- [EXERCISE]:
A verbatim reproduction of the lines below, from the line containing "Integration with Other" through the line containing "At Survival House, we", both ends included, is the whole required output.

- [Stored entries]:
*** Block opens ***
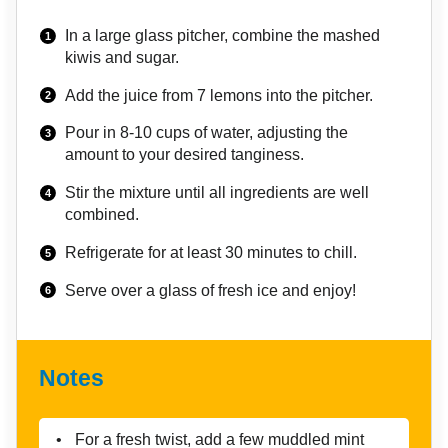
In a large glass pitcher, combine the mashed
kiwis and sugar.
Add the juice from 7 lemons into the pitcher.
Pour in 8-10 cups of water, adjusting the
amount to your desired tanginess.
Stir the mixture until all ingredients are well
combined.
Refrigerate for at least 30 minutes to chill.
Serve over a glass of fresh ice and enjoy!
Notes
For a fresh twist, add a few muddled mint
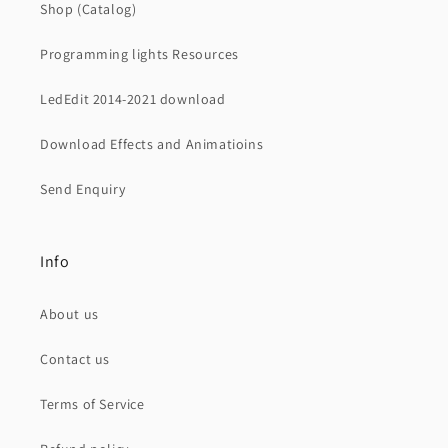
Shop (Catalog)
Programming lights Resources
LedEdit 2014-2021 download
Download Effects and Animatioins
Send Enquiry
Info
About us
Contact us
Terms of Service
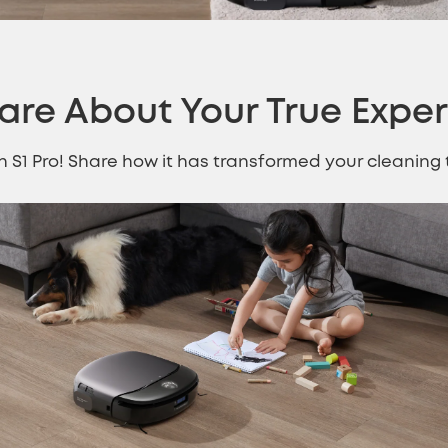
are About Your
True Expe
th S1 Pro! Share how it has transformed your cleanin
*** Block closes ***
*** Block opens ***
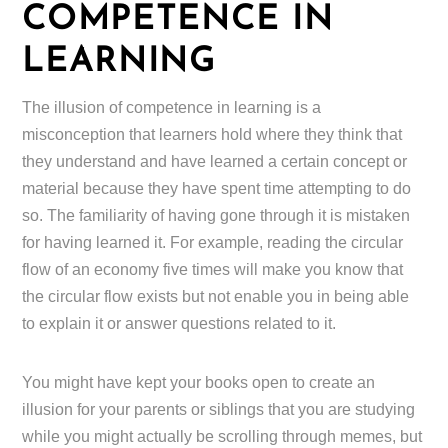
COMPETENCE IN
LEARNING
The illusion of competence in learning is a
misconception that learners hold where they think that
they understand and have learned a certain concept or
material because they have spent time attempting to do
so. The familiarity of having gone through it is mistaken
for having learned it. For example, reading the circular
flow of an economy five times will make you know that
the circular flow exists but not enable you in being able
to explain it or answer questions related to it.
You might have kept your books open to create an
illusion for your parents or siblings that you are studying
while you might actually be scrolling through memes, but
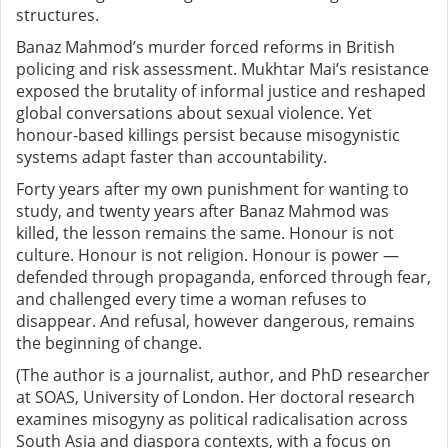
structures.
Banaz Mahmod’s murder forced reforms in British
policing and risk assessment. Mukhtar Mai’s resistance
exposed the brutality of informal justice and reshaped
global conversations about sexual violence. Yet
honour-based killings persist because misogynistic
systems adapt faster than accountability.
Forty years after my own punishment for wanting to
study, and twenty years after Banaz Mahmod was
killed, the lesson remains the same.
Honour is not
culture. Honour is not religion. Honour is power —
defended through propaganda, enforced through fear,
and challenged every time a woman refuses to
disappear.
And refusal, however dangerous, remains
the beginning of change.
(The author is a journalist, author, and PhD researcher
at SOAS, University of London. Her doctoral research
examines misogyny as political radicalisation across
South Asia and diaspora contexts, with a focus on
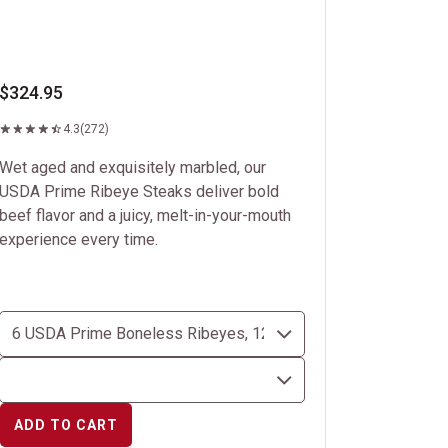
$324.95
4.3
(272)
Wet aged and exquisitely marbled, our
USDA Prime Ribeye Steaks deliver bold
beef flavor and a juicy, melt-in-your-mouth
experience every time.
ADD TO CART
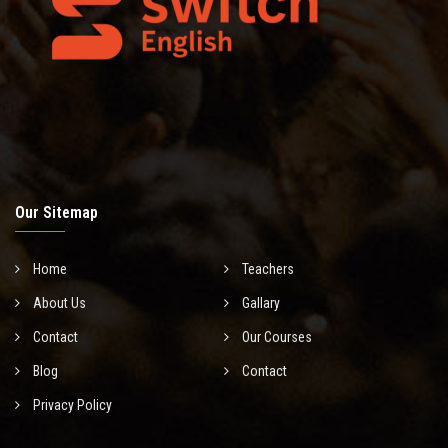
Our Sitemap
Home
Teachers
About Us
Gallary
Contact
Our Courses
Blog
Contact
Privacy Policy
*** Block closes ***
*** Block opens ***
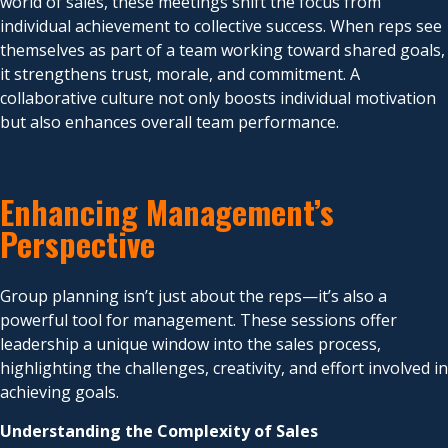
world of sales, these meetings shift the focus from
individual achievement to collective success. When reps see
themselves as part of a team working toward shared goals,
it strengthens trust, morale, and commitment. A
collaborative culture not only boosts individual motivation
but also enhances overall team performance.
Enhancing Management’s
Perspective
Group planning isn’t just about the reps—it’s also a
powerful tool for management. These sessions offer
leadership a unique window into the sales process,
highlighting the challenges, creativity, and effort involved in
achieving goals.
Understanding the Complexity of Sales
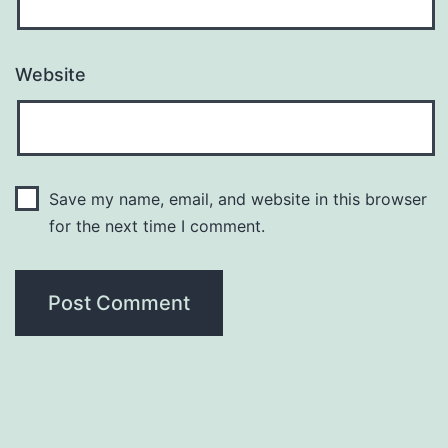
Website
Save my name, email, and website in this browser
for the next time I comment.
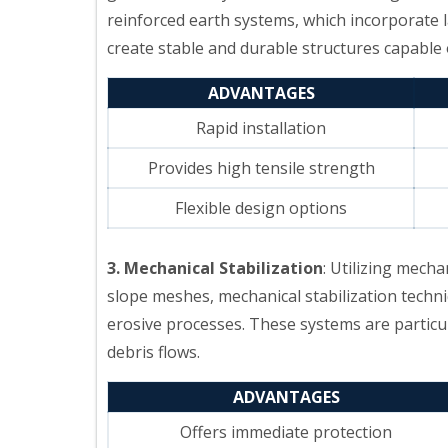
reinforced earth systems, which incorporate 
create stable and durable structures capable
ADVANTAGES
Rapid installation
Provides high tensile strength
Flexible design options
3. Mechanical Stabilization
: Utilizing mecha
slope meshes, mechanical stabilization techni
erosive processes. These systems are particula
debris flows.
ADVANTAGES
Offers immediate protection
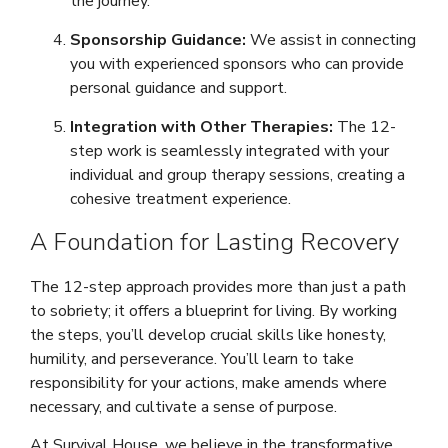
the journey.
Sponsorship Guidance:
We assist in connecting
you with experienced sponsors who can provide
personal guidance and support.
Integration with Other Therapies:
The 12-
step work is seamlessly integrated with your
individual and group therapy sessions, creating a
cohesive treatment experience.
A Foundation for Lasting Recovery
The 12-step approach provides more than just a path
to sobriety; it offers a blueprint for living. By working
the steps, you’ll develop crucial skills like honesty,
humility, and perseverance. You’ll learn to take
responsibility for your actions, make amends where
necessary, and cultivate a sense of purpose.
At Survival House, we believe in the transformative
*** Block closes ***
- [ANSWER TO THE PROBLEM]:
Integration with Other Therapies:
The 12-
step work is seamlessly integrated with your
individual and group therapy sessions, creating a
cohesive treatment experience.
A Foundation for Lasting Recovery
The 12-step approach provides more than just a path
to sobriety; it offers a blueprint for living. By working
the steps, you’ll develop crucial skills like honesty,
humility, and perseverance. You’ll learn to take
responsibility for your actions, make amends where
necessary, and cultivate a sense of purpose.
At Survival House, we believe in the transformative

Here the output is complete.